Background: Patients who develop new-onset atrial fibrillation (AF) after ST segment elevation myocardial infarction (STEMI) demonstrate an expanded hazard for unfavorable occasions and mortality during follow-up, so we hope to predict it. A new noninvasive echocardiographic method has been approved for AF prediction. It involves estimation of inter-atrial dyssnchrony time utilizing tissue Doppler imaging and was found to be independent predictor for AF [1].Aim: To study role of intra and inter-atrial dyssynchrony which (calculated by tissue Doppler) in prediction of atrial fibrillation in STEMI patients during hospitalization.Patients and methods: STEMI patients were subjected to tissue Doppler using Trans Thoracic echocardiography to detect intra and inter-atrial dyssnchrony and detect their association with developing new onset AF.Results: There was a statistically significant difference between both AF and non AF groups regarding hypertension, p wave dispersion, (PA mitral), (PA septal), (PA tricuspid), left atrial dyssnchrony, inter atrial dyssnchrony and type of revascularization.
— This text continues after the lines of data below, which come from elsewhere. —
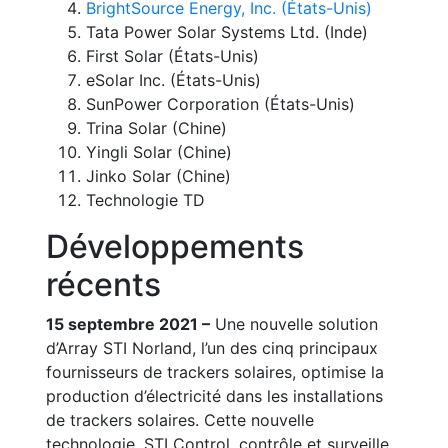
BrightSource Energy, Inc. (États-Unis)
Tata Power Solar Systems Ltd. (Inde)
First Solar (États-Unis)
eSolar Inc. (États-Unis)
SunPower Corporation (États-Unis)
Trina Solar (Chine)
Yingli Solar (Chine)
Jinko Solar (Chine)
Technologie TD
Développements
récents
15 septembre 2021 –
Une nouvelle solution
d’Array STI Norland, l’un des cinq principaux
fournisseurs de trackers solaires, optimise la
production d’électricité dans les installations
de trackers solaires. Cette nouvelle
technologie, STI Control, contrôle et surveille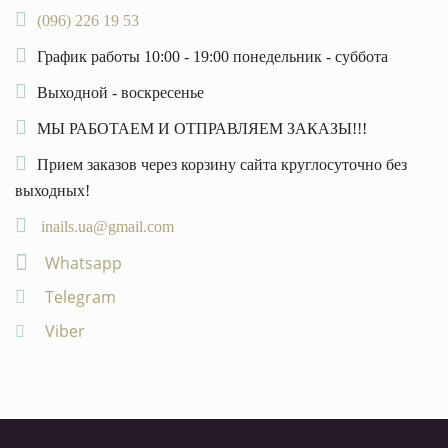
(096) 226 19 53
График работы 10:00 - 19:00 понедельник - суббота
Выходной - воскресенье
МЫ РАБОТАЕМ И ОТПРАВЛЯЕМ ЗАКАЗЫ!!!
Прием заказов через корзину сайта круглосуточно без
выходных!
inails.ua@gmail.com
Whatsapp
Telegram
Viber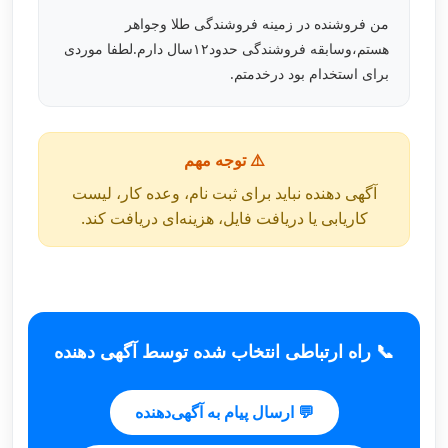
من فروشنده در زمینه فروشندگی طلا وجواهر
هستم،وسابقه فروشندگی حدود۱۲سال دارم.لطفا موردی
برای استخدام بود درخدمتم.
⚠️ توجه مهم
آگهی دهنده نباید برای ثبت نام، وعده کار، لیست
کاریابی یا دریافت فایل، هزینه‌ای دریافت کند.
📞 راه ارتباطی انتخاب شده توسط آگهی دهنده
💬 ارسال پیام به آگهی‌دهنده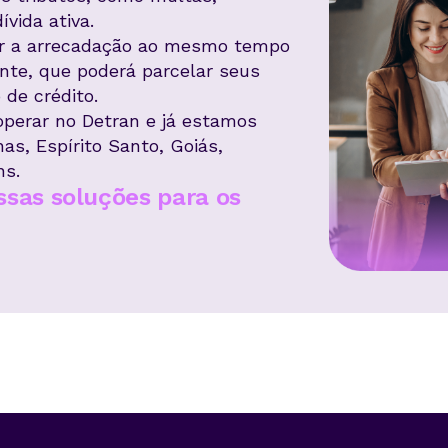
ívida ativa.
ar a arrecadação ao mesmo tempo
inte, que poderá parcelar seus
 de crédito.
operar no Detran e já estamos
s, Espírito Santo, Goiás,
ns.
ssas soluções para os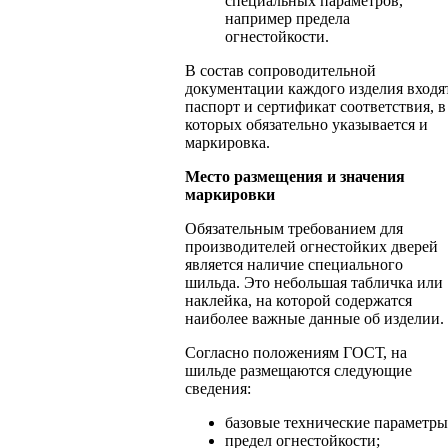
специальных параметров,
например предела
огнестойкости.
В состав сопроводительной
документации каждого изделия входя
паспорт и сертификат соответствия, в
которых обязательно указывается и
маркировка.
Место размещения и значения
маркировки
Обязательным требованием для
производителей огнестойких дверей
является наличие специального
шильда. Это небольшая табличка или
наклейка, на которой содержатся
наиболее важные данные об изделии.
Согласно положениям ГОСТ, на
шильде размещаются следующие
сведения:
базовые технические параметры
предел огнестойкости;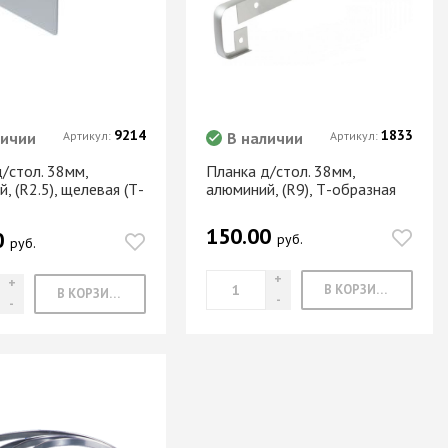
9214
1833
личии
Артикул:
В наличии
Артикул:
/стол. 38мм,
Планка д/стол. 38мм,
, (R2.5), щелевая (Т-
алюминий, (R9), Т-образная
150.00
0
руб.
руб.
В КОРЗИНУ
В КОРЗИНУ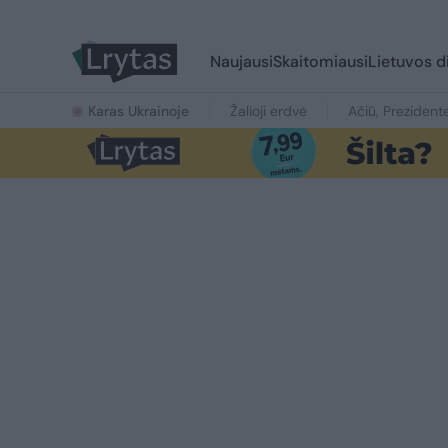
Naujausi
Skaitomiausi
Lietuvos d
Karas Ukrainoje
Žalioji erdvė
Ačiū, Prezident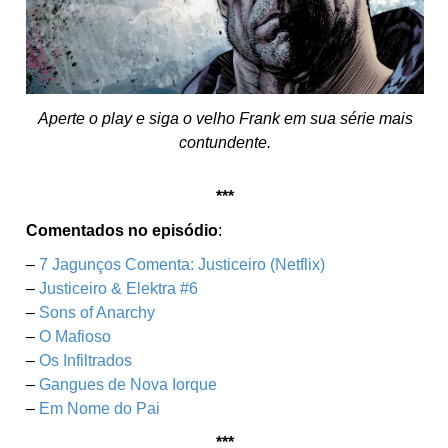
Aperte o play e siga o velho Frank em sua série mais
contundente.
***
Comentados no episódio
:
–
7 Jagunços Comenta: Justiceiro (Netflix)
–
Justiceiro & Elektra #6
–
Sons of Anarchy
–
O Mafioso
–
Os Infiltrados
–
Gangues de Nova Iorque
–
Em Nome do Pai
***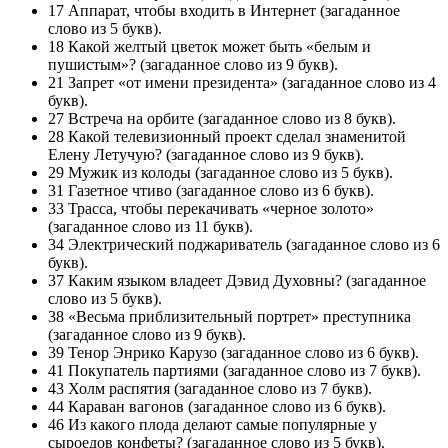
17 Аппарат, чтобы входить в Интернет (загаданное
слово из 5 букв).
18 Какой желтый цветок может быть «белым и
пушистым»? (загаданное слово из 9 букв).
21 Запрет «от имени президента» (загаданное слово из 4
букв).
27 Встреча на орбите (загаданное слово из 8 букв).
28 Какой телевизионный проект сделал знаменитой
Елену Летучую? (загаданное слово из 9 букв).
29 Мужик из колоды (загаданное слово из 5 букв).
31 Газетное чтиво (загаданное слово из 6 букв).
33 Трасса, чтобы перекачивать «черное золото»
(загаданное слово из 11 букв).
34 Электрический поджариватель (загаданное слово из 6
букв).
37 Каким языком владеет Дэвид Духовны? (загаданное
слово из 5 букв).
38 «Весьма приблизительный портрет» преступника
(загаданное слово из 9 букв).
39 Тенор Энрико Карузо (загаданное слово из 6 букв).
41 Покупатель партиями (загаданное слово из 7 букв).
43 Холм распятия (загаданное слово из 7 букв).
44 Караван вагонов (загаданное слово из 6 букв).
46 Из какого плода делают самые популярные у
сыроедов конфеты? (загаданное слово из 5 букв).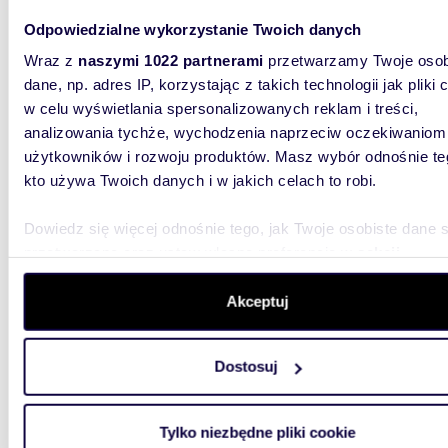
rodzin i
Odpowiedzialne wykorzystanie Twoich danych
które łąc
Wraz z
naszymi 1022 partnerami
przetwarzamy Twoje osob
dane, np. adres IP, korzystając z takich technologii jak pliki 
w celu wyświetlania spersonalizowanych reklam i treści,
analizowania tychże, wychodzenia naprzeciw oczekiwaniom
użytkowników i rozwoju produktów. Masz wybór odnośnie te
kto używa Twoich danych i w jakich celach to robi.
37,59
WYRÓŻNIONE
miesz
Dowiedz się więcej odnośnie tego, jak Twoje osobiste dane 
przetwarzane oraz ustaw własne preferencje w
sekcji
880 6
szczegółów
. W Deklaracji plików cookie możesz zmienić lu
mieszk
wycofać swoją zgodę w dowolnej chwili.
Akceptuj
ANCHORI
Wykorzystujemy pliki cookie do spersonalizowania treści i r
Mechelin
Dostosuj
inwestow
aby oferować funkcje społecznościowe i analizować ruch w 
witrynie. Informacje o tym, jak korzystasz z naszej witryny,
udostępniamy partnerom społecznościowym, reklamowym i
Tylko niezbędne pliki cookie
analitycznym. Partnerzy mogą połączyć te informacje z inn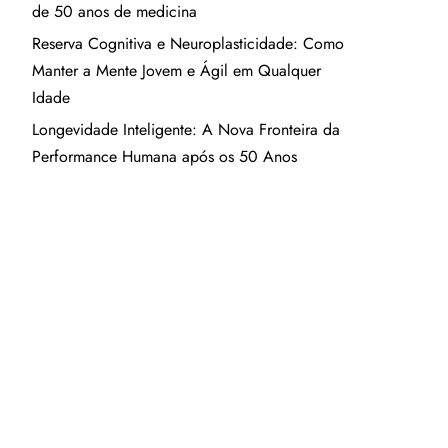
de 50 anos de medicina
Reserva Cognitiva e Neuroplasticidade: Como
Manter a Mente Jovem e Ágil em Qualquer
Idade
Longevidade Inteligente: A Nova Fronteira da
Performance Humana após os 50 Anos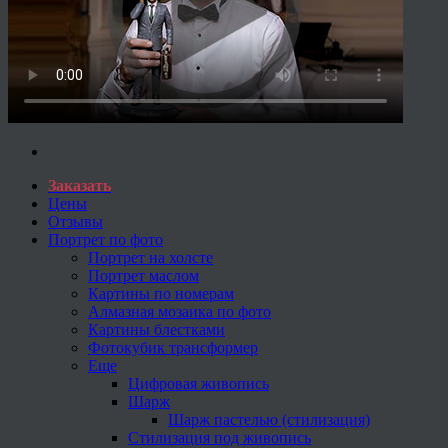
Заказать
Цены
Отзывы
Портрет по фото
Портрет на холсте
Портрет маслом
Картины по номерам
Алмазная мозаика по фото
Картины блестками
Фотокубик трансформер
Еще
Цифровая живопись
Шарж
Шарж пастелью (стилизация)
Стилизация под живопись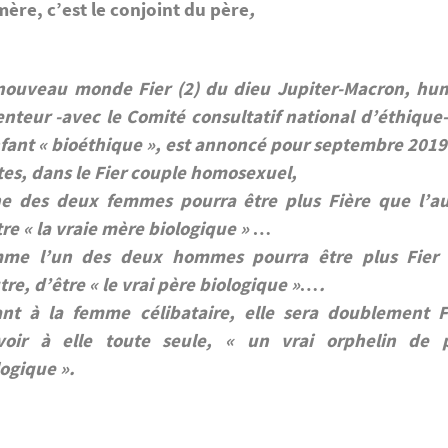
mère, c’est le conjoint du père
,
nouveau monde Fier (2) du dieu Jupiter-Macron, hu
enteur -avec le Comité consultatif national d’éthique-
nfant « bioéthique », est annoncé pour septembre 2019
tes, dans le Fier couple homosexuel,
ne des deux femmes pourra être plus Fière que l’au
tre « la vraie mère biologique » …
me l’un des deux hommes pourra être plus Fier
tre, d’être « le vrai père biologique »….
nt à la femme célibataire, elle sera doublement F
voir à elle toute seule, « un vrai orphelin de 
logique ».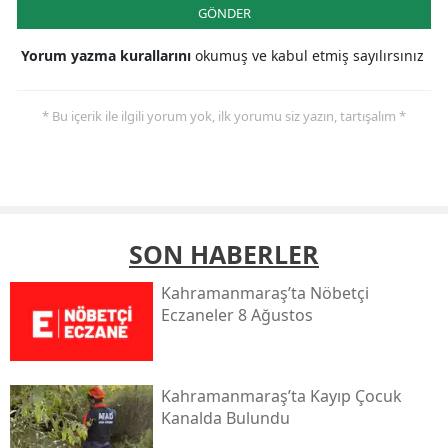
GÖNDER
Yorum yazma kurallarını
okumuş ve kabul etmiş sayılırsınız
* Bu içerik ile ilgili yorum yok, ilk yorumu siz yazın, tartışalım *
SON HABERLER
Kahramanmaraş’ta Nöbetçi
Eczaneler 8 Ağustos
Kahramanmaraş’ta Kayıp Çocuk
Kanalda Bulundu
There was no statistically significant difference between the two groups regarding age, sex, risk factors as Diabetes mellitus (DM) ,Family history to coronary artery disease (CAD), smoking and dyslipidemia, duration of chest pain ,lab parameters including troponin, , C-reactive protein (CRP),HbA1C.Conclusion: Inter-atrial dyssynchrony and left atrial dyssynchrony can be used as independent predictor for AF development in Anterior STEMI patients during their hospitalization.